-- SUPPLIED RECORDS follows --
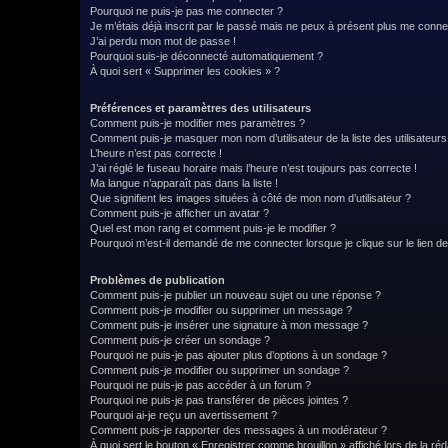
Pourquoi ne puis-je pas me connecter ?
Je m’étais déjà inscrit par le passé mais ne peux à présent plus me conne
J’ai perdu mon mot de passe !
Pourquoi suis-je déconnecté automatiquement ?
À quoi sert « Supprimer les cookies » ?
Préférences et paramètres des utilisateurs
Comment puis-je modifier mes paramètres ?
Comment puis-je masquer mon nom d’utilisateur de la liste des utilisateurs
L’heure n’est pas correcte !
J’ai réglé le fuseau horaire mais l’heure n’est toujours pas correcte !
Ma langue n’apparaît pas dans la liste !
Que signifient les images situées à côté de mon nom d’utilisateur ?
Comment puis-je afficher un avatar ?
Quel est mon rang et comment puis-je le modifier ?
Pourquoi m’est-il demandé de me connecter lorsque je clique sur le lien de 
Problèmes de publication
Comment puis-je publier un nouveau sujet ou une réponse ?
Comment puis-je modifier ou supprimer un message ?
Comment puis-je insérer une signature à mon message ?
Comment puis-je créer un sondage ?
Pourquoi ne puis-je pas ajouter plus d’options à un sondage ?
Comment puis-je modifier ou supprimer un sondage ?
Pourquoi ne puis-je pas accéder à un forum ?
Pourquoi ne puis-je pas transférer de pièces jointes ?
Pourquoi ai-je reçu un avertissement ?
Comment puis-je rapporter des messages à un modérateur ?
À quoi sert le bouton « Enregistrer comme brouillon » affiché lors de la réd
-- SUPPLIED RECORDS concluded --
-- SUPPLIED RECORDS follows --
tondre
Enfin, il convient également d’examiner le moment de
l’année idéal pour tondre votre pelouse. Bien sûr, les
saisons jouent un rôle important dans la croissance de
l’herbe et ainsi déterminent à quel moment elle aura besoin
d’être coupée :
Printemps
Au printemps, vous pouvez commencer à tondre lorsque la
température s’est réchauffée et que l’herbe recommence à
-- SUPPLIED RECORDS concluded --
-- SUPPLIED RECORDS follows --
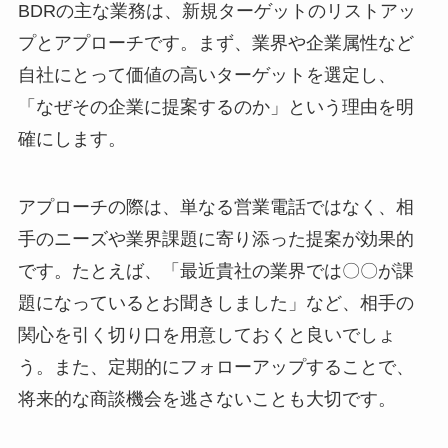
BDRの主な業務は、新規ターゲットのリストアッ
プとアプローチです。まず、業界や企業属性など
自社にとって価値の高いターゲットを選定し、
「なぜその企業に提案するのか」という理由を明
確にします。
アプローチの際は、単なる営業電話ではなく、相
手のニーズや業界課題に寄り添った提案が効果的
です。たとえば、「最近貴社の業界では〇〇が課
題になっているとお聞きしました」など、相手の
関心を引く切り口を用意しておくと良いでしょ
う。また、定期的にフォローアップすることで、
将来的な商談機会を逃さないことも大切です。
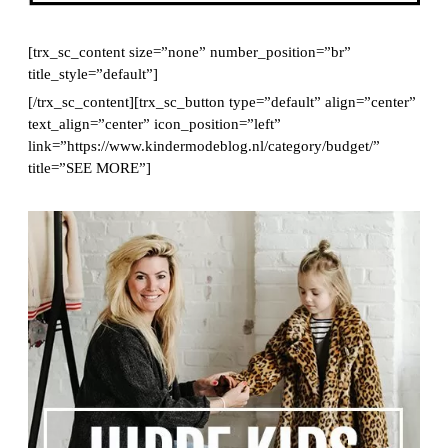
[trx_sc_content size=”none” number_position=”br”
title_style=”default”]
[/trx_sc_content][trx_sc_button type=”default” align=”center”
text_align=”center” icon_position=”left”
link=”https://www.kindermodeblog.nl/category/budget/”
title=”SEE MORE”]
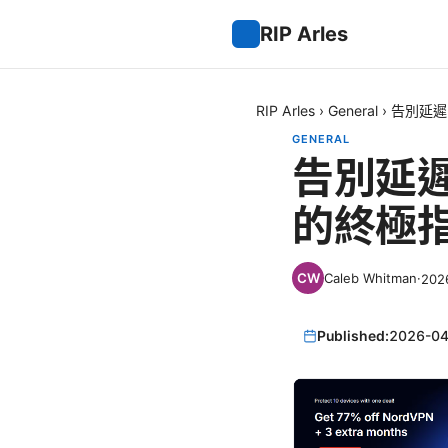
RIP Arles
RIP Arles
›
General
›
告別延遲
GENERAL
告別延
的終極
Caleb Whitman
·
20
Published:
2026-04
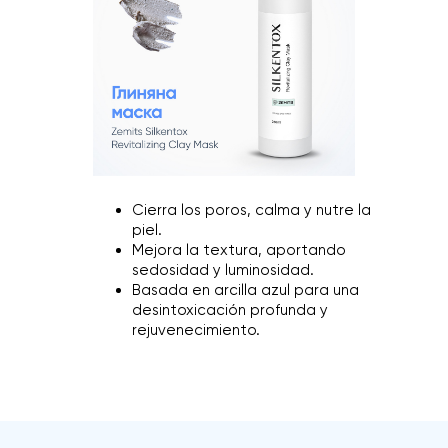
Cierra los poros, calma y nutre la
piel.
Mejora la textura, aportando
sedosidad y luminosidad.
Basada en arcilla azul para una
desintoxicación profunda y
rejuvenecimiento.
-- SUPPLIED RECORDS concluded --
GOAL OF THE EXERCISE ▸ Above are records; repeat only the lines starting at the line with "desintoxicación profunda y" and ending at the line with "rejuvenecimiento.", exactly as they appear, both included.

FINISHED EXERCISE ▸
desintoxicación profunda y
rejuvenecimiento.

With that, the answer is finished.